Thursday, October 13, 2005

On my hands and knees: Julie's dirty thoughts about the writing process

            Some authors proceed through the writing of their books sequentially; they know what’s going to happen when and to whom and in which chapter right from the very beginning. I know authors who actually use Excel spreadsheets and bubble charts (::cough:: Michelle ::cough:: ) and index cards to plan their stories.

            I’ve tried to be one of those authors. Honest to God, I’ve tried. It seems so elegant, so mature, so very accomplished, this way of doing things.  I’ve tried index cards (Pink ones! Too pretty to write on, in fact); I’ve tried following the synopsis (this was dull, since given an option, I’m a “dessert first” sort of person, which means I always write the "love" scenes right away. And by that I mean sex scenes.). I even drew a bubble once and wrote something in it, but then I got distracted and drew a flower and a little horsie and a big eye (pretty much the only things I knew how to doodle), and that was the end of that.

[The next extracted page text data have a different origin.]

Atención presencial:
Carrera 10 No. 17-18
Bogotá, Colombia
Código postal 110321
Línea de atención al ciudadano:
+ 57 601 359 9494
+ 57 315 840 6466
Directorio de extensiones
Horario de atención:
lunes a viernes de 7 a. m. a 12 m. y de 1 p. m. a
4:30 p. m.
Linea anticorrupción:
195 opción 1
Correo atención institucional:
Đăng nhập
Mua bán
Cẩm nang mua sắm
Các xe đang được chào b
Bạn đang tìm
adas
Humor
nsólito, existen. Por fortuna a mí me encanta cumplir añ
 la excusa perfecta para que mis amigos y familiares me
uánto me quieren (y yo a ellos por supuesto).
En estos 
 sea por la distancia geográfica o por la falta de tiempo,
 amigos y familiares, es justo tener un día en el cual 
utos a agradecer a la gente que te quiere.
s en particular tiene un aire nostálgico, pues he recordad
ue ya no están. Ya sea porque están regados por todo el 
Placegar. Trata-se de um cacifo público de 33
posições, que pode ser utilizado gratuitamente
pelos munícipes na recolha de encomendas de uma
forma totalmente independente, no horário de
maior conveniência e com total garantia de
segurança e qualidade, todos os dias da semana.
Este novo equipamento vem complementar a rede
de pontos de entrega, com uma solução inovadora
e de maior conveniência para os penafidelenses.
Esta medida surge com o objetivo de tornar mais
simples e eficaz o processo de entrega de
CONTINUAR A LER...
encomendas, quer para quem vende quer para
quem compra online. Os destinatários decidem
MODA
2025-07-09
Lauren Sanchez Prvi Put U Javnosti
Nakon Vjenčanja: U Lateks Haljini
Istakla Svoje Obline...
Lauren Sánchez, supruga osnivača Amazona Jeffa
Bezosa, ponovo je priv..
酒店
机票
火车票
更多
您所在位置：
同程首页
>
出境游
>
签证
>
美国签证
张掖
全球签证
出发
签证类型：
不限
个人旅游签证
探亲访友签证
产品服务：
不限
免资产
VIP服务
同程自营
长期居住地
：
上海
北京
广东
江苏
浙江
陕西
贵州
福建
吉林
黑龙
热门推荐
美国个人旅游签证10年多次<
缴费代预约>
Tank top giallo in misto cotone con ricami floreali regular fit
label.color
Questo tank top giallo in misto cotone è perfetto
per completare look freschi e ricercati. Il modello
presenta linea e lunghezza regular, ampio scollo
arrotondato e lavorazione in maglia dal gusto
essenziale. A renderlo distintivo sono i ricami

            And the irony is: I’m a person of lists. I love to sort and analyze; I, in fact, spent years at one job making Excel-driven pie charts and bar charts of mind-boggling variety. But my writing process defies all attempts to impose this sort of structure upon it.

            No: I basically have to…unearth my stories. It’s like an archaeological dig, where I stumble across something shiny poking up out of the dirt, and I kneel and delicately brush the dust off it, and by God—

Alert the press! It’s the shard of a story!

Which means the rest of that story must be scattered around there somewhere, right?

That's how it begins. I set up metaphorical camp, and get down on my metaphorical hands and knees in the metaphorical dirt with a metaphorical little brush, and I delicately dig up and brush off the story one piece at a time. I do always go into it knowing what my pivotal scenes will be, and I often write those first. But then I have to find the rest of the pieces of the story, and it’s a sweaty, inelegant, hair-tearing, teeth-gnashing, ceiling-staring process, requiring its own sort of precision, I suppose, bringing with it endless surprises and ending, usually, with satisfaction (more or less) and a met deadline.

But I will have flow chart envy until the day I write my last story.

Any other writers out there want to reveal their own dirty little writing secrets?


Michelle said...

Mmmm. Bubblecharts. Me likey.

Megan Crane said...

Bubble charts and spreadsheets sound terrifying to me. So do "pivotal scenes," for that matter. My books are a great big mystery until they are finished, at which point they become an editing disaster. Chaos is good! Embrace the chaos!

Michelle said...

Bubble charts are for brainstorming only. They're actually quite fun. However, I'd never heard about things like "character arc," and "black moment" until my second book. And now I'm all obsessed with them.

Julie said...

That's right!! the universe DID begin in chaos, didn't it?? I *should* embrace it! (I should bloody well embrace *something*, anyway).

Character arc? Isn't that that thing they have in St. Louis? Ha! Someone *should* build a monument to writers and call it The Character Arc.